As President Donald Trump seems at ordering US Navy ships to escort oil tankers by means of the Strait of Hormuz, for naval analysts and historians, there’s a definite feeling of “been there, done that.”

Almost 40 years in the past, US Navy warships have been dealing with the identical enemy they’d be dealing with now, the navy and the sea forces of the Islamic Revolutionary Guard Corps (IRGC).

The so-called Tanker War of the late Eighties noticed some of the identical weapons and issues a US escort drive would face in the present day, and supplies classes on how, in struggle, issues can go mistaken rapidly in surprising methods – with lethal penalties.

Here’s a have a look at how issues unfolded.

The seeds for the Tanker War have been planted in 1980, when Iraq’s secular chief Saddam Hussein, cautious of the theocratic revolutionary authorities in Iran led by Ayatollah Ruhollah Khomeini, launched an invasion of his japanese neighbor.

After back-and-forth advances by each side in the early ‘80s, the situation had reached a stalemated war of attrition by 1984. That’s when Hussein determined to alter ways and assault Iranian oil tankers – to break Tehran’s economic system and hopefully get world powers to intervene to guard entry to grease.

The Greek-registered tanker Adriadne is pictured just after she was attacked for the second time in one day by Iranians December 15, 1987, off the coast of Dubai.
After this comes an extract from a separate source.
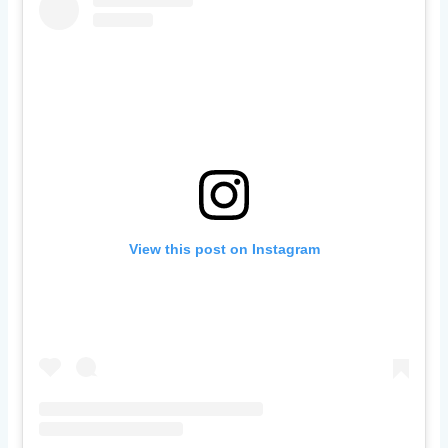
View this post on Instagram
Iraq used missile-armed jets to hit Iranian oil infrastructure on Kharg Island (the identical place the place the US bombed military installations in recent days). Iran responded by attacking impartial service provider ships transporting provides and arms to Iraq, a lot of these through Kuwait at the northern finish of the Persian Gulf.
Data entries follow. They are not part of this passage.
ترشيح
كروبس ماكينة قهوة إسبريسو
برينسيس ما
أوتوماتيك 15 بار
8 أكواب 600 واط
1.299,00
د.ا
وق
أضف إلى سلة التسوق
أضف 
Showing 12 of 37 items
“Iraq then began attacking tankers going to and from Kharg Island, and the ‘Tanker War’ was on,” historian Samuel Cox wrote in a 2019 history for the US Naval History and Heritage Command (NHHC).

Shipping assaults by each side ballooned in quantity over in the subsequent two years, and in November 1986, Kuwait – drained of seeing its flagged ships hit – requested for international assist to guard them.
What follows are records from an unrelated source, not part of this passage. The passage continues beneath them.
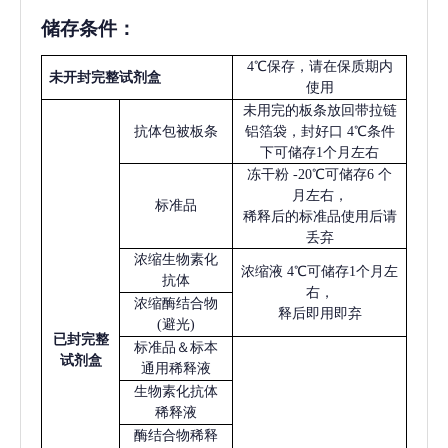
储存条件：
4℃保存，请在保质期内
未开封完整试剂盒
使用
未用完的板条放回带拉链
抗体包被板条
铝箔袋，封好口
4℃条件
下可储存1个月左右
冻干粉
-20℃可储存6 个
月左右，
标准品
稀释后的标准品使用后请
丢弃
浓缩生物素化
浓缩液
4℃可储存1个月左
抗体
右，
浓缩酶结合物
释后即用即弃
(避光)
已
封完整
标准品＆标本
试剂盒
通用稀释液
生物素化抗体
稀释液
酶结合物稀释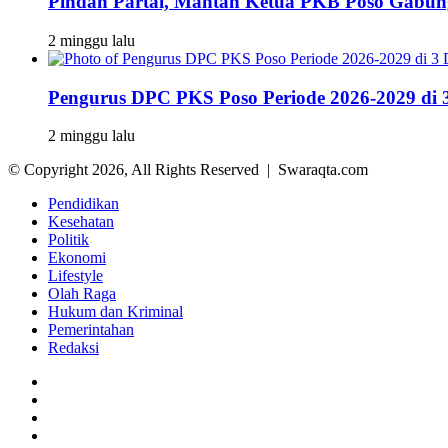
Pindah Partai, Mantan Ketua PKB Poso Gabu
2 minggu lalu
Pengurus DPC PKS Poso Periode 2026-2029 di 3
2 minggu lalu
© Copyright 2026, All Rights Reserved | Swaraqta.com
Pendidikan
Kesehatan
Politik
Ekonomi
Lifestyle
Olah Raga
Hukum dan Kriminal
Pemerintahan
Redaksi
Facebook
Twitter
YouTube
Instagram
The Soviet Union lent assist first, escorting tankers by means of the Gulf.

Washington, not eager to lose affect to Moscow, devised a plan to reflag Kuwaiti ships as American, enabling them to get US Navy safety below federal regulation.

By the summer season of 1987, US Navy and Coast Guard ships had moved into the Gulf in numbers to escort the former Kuwaiti tankers.

But even earlier than escort missions commenced, US sailors discovered themselves in hurt’s method.

On the night of May 17, 1987, the guided-missile frigate USS Stark was on patrol in the central Persian Gulf, simply exterior a struggle exclusion zone, when an Iraqi warplane allegedly mistook the US warship for an Iranian goal and fired two Exocet anti-ship missiles into it.

“The two missiles killed 29 of Stark’s crew (of around 220) outright and another eight would die of their wounds and burns, with another 21 wounded,” the NHHC’s Cox wrote.

“Stark’s damage-control effort was nothing short of heroic,” he wrote. Despite the casualties and the crew battling fires as scorching as 3,500 levels Fahrenheit (virtually 2,000 levels Celsius) and correcting a extreme checklist from firefighting efforts that would have capsized the ship, the Stark would make it to port in Bahrain below its personal energy.

The guided-missile frigate USS Stark (FFG-31) listing to port after being struck by an Iraqi-launched Exocet missile.

Iraq apologized, however the incident confirmed how in struggle errors can have catastrophic penalties. (In the present struggle, three US F-15 fighters were shot down by Kuwaiti forces in the same pleasant fireplace incident, although no US fliers have been killed.)

“The hazards to our men and women in uniform in the defense of freedom can never be understated,” President Ronald Reagan mentioned in an announcement shortly after the Stark assault.

There could be extra hazards to come back.

Dubbed Operation Earnest Will by the US Navy, the precise escorting of tankers started in late July 1987.

On July 22, two reflagged tankers left the United Arab Emirates headed for Kuwait below the safety of 5 US ships, a destroyer, two frigates and two Coast Guard cutters.

But Iran had good intelligence on the convoy and laid mines throughout a key channel in the Gulf {that a} huge tanker, the Bridgeton, must transit.

“On 24 July, Bridgeton struck an Iranian moored contact mine. The massive ship absorbed the power of the mine, which, despite the size of the hole, did not significantly impact the tanker,” mentioned Cox, who chronicled the consequence.

“The result, however, was one of the more ignominious photos in the annals of U.S. naval history, which showed Bridgeton arriving in Kuwait with her erstwhile US escorts following in her wake, apparently using the big tanker as a ‘minesweeper’ for their own protection.”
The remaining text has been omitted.